Stübler würde auch heute wieder Plakate bemalen und sich vor den Bahnhof stellen – trotz der mittlerweile fünf massiven Kelchstützen in der Baugrube und trotz all der fertig gebohrten Tunnel. „Die Wut war damals da und die Wut ist geblieben“, sagt der Grafiker. Die Stuttgart-21Gegner standen unter Druck, erinnert er sich. „Die Finanzierungsvereinbarung
sollte in Kraft treten. Und da haben wir uns natürlich gefragt, was wir noch machen können.“
Und heute? Warum ist er nach wie vor mit dabei, montagabends, wenn das von ihm entworfene gelbe Ortsschild mit dem roten Längsstrich wieder durch die Fußgängerzone getragen wird? „Tja …“, sagt Stübler. Er scheint um die richtigen Worte zu ringen: „Weil die Sache für mich immer noch so empörend ist.“Denn seiner Ansicht nach wird Stuttgart 21 die Ansprüche eines Bahnhofs nicht erfüllen – da können ihn auch die zahllosen Gutachten und Statistiken der Bahn nicht überzeugen.

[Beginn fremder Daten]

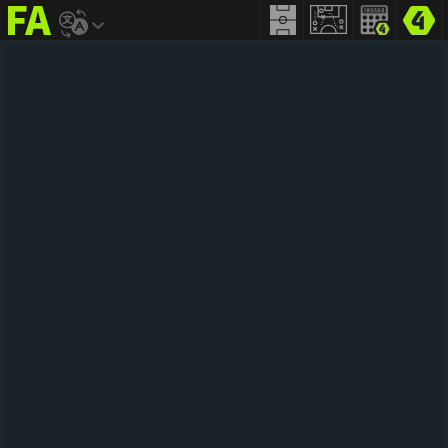
FIFA
addict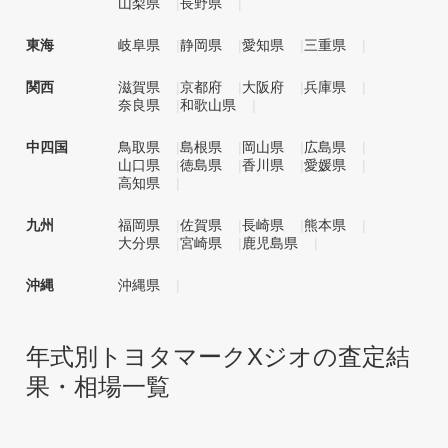
山梨県
長野県
東海
岐阜県
静岡県
愛知県
三重県
関西
滋賀県
京都府
大阪府
兵庫県
奈良県
和歌山県
中四国
鳥取県
島根県
岡山県
広島県
山口県
徳島県
香川県
愛媛県
高知県
九州
福岡県
佐賀県
長崎県
熊本県
大分県
宮崎県
鹿児島県
沖縄
沖縄県
年式別トヨタマークXジオの査定結
果・相場一覧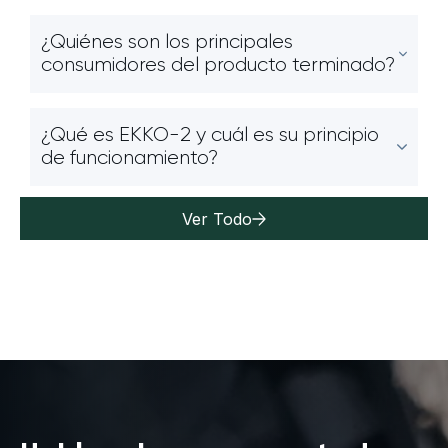
¿Quiénes son los principales
consumidores del producto terminado?
¿Qué es EKKO-2 y cuál es su principio
de funcionamiento?
Ver Todo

Uli Stübler will auf all die Erfahrungen seit der ersten Montagsdemo an jenem Abend vor 500 Wochen nicht verzichten. „Das hat mir im Laufe der Zeit viel gegeben und mich vieles gelehrt.“Heute werde das geschrumpfte Demo-Grüppchen oft als etwas schrullige Folklore belächelt, doch habe er auch Freunde gefunden in den Reihen der Gegner. Am Abend, als Stübler das erste Mal am Bahnhof stand, hat sich auch Barbara Drescher ihr Demoschild über Brust und Rücken gehängt, um vor das Rathaus
zu ziehen. Die Aufbruchstimmung in jener Zeit sei enorm gewesen. „Und damals waren wir noch überzeugt davon, dass das Projekt auf der Kippe steht.“Heute sieht
Drescher das anders: „Es hat sich nichts verändert“, sagt die Landschaftsplanerin. „Wir haben nichts erreicht. Und das frustriert mich ungeheuerlich.“Protest hin oder her, der Tiefbahnhof wird gebaut, da sind sich Stübler und Drescher einig. Aber Stuttgart werde auch nie wieder so sein wie vor dem Baustart vor zehn Jahren, finden die beiden: „Man hat damals gefühlt, dass die Stadt in Bewegung kommt, und ein wenig bewegt sie sich noch immer“, sagt Drescher.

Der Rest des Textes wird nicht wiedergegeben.